[Gods, this is getting freaking harder and harder. I thought a poem a day was bad! Writing time: 5 minutes]
N is for Nickel
She had hair the color of pennies. Not shiny copper, not worn copper either. But pennies that had been left in someone’s pocket, washed, stuck wet between the folds of fabric, turned green at the edges.
“All that chlorine,” my mother said, snippily. She said a lot of things snippily that summer, all of her words opening and closing like scissors. “Slut.” Snip. “Your father.” Snick. “Come on.” Slice.
My mother’s nails, too, were sharp that summer, always digging into the pale flesh of my inner arm. When I think back on that summer, I think of heat, and my mother tugging me somewhere, and the copper-green shine of wet hair dripping down a sun-bronzed back.
My mother’s dead now.
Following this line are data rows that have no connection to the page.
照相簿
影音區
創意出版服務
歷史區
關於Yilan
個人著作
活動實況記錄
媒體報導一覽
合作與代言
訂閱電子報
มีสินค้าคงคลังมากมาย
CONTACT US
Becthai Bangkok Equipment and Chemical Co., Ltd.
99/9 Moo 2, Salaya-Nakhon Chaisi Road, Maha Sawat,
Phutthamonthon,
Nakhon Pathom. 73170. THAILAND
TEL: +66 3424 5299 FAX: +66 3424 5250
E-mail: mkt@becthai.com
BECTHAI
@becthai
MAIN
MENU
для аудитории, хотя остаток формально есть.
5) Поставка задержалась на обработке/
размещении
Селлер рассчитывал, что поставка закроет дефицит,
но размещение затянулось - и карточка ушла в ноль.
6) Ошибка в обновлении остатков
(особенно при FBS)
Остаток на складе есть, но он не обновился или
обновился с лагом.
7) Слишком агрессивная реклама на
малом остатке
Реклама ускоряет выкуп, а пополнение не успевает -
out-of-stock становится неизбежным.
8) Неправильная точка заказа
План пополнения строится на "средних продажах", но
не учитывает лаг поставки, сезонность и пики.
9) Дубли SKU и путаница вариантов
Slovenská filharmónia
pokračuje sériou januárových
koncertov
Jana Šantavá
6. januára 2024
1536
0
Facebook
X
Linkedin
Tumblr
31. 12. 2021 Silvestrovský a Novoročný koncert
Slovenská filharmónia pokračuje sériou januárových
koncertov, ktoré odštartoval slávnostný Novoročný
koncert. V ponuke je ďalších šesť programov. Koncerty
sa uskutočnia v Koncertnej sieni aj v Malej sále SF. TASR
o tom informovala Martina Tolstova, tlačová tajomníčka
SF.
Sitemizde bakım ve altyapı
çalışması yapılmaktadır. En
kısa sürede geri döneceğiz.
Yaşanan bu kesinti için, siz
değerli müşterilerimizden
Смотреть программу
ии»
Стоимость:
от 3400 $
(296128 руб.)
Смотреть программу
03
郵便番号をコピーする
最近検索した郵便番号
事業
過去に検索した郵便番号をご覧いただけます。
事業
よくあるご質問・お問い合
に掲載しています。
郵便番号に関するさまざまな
My father’s dead too. It’s just her and me, now. Tea in the afternoons, a few games of Go Fish when she’s up to it. Sometimes we just sit and watch TV.
I hold her hand. She doesn’t remember my name. Or why i come to visit her every Sunday. And her hair is white, see-through as melting snow.
But when I take an old penny from my pocket, flip it, heads or tails, she watches it soar, that green-gold glimmer and shine.